DEVELOPING anything in life is never an easy task because there are varying opinions about the direction that it should take to produce the best results for all concerned.
This is often the dilemma facing the West Indies Cricket Board like most organizations whenever they have to pursue development. Our challenges are exacerbated when we consider that our board comprises directors coming from different countries with different experiences.
So when the WICB takes a decision that it thinks is in the best interest of the sport in the region, there will always be debate on whether the right approach to the development objective is being taken.
In this year's Red Stripe Bowl West Indies limited-overs competition for instance, the WICB chose to expand the competition by allowing St. Vincent & the Grenadines and Antigua & Barbuda to play as a single entity outside of the Rest of the Windward Islands and the Rest of the Leeward Islands respectively.
The WICB also chose to bring in a side from the University of the West Indies in an attempt to help make the competition bigger and more competitive.
Canada, a side from the International Cricket Council's Americas region, whose development has been entrusted to us, was also a part of the competition to give the players more experience playing against stronger competition.
By doing this, the WICB hoped to afford our cricketers more opportunities to measure their preparedness for the rigours of international limited-overs matches because our West Indies team has not been as competitive in recent times as we all in the regional would like them to be.
The WICB has mulled over the idea of this expansion long and hard, and did not arrive at this decision easily. Since our limited-overs competition is one of the shortest among ICC full members, we had to find ways to prepare our West Indies side in the best possible and most cost-effective way we could find.
We have to admit that some of the matches in the Red Stripe Bowl have been lopsided, but there have been one or two surprise results like UWI prevailing over St. Vincent & the Grenadines, and Canada toppling Antigua & Barbuda and giving Guyana a rub.
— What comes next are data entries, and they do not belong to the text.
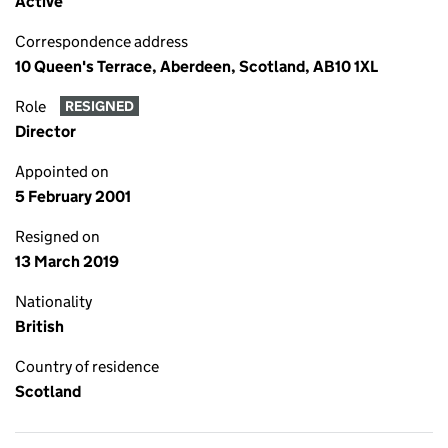
Active
Correspondence address
10 Queen's Terrace, Aberdeen, Scotland, AB10 1XL
Role
RESIGNED
Director
Appointed on
5 February 2001
Resigned on
13 March 2019
Nationality
British
Country of residence
Scotland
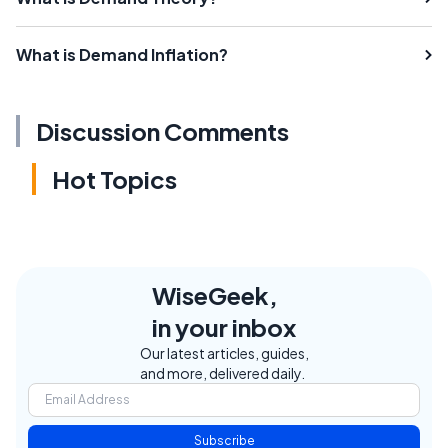
What is Demand Inflation?
Discussion Comments
Hot Topics
WiseGeek,
in your inbox
Our latest articles, guides,
and more, delivered daily.
Subscribe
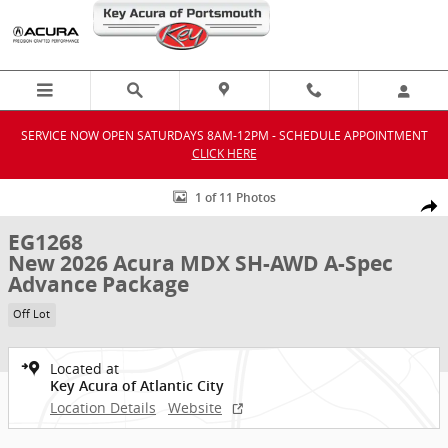
Skip to main content
SERVICE NOW OPEN SATURDAYS 8AM-12PM - SCHEDULE APPOINTMENT
CLICK HERE
New 2026 Acura MDX SH-AWD A-Spec Advance Package SUV Photo 1
1 of 11 Photos
Shar
EG1268
New 2026 Acura MDX SH-AWD A-Spec
Advance Package
Off Lot
Located at
Key Acura of Atlantic City
Location Details
Website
These are useful developments.
This expansion of our competitions, also evidenced by the inclusion of an A-Team from other ICC full members in the Busta West Indies first-class series, is a crucial part of our plan to develop our cricket and our cricketers.
Development takes time however, and it is clear that expanding our competitions is evolving. Our getting it right will take time. It is going to be a tough trying to close the gap between the expansion sides and the four traditional sides that remain in the competition, namely Barbados, Guyana, Jamaica and Trinidad & Tobago.
We can only continue to try to find the right framework that will help them to create the right mix in the competition. This is why the development programmes in the respective territories will also have to meet the required target of producing better quality players, so that there can be sustainable growth in the standard of the game.
We have to take our cricket to a new level of competitiveness and we have to become more professional in our approach to every aspect of our cricket if we are to bridge the chasm that exists between our players and others around the world. While everyone may not always agree with the methods, we can all agree with this.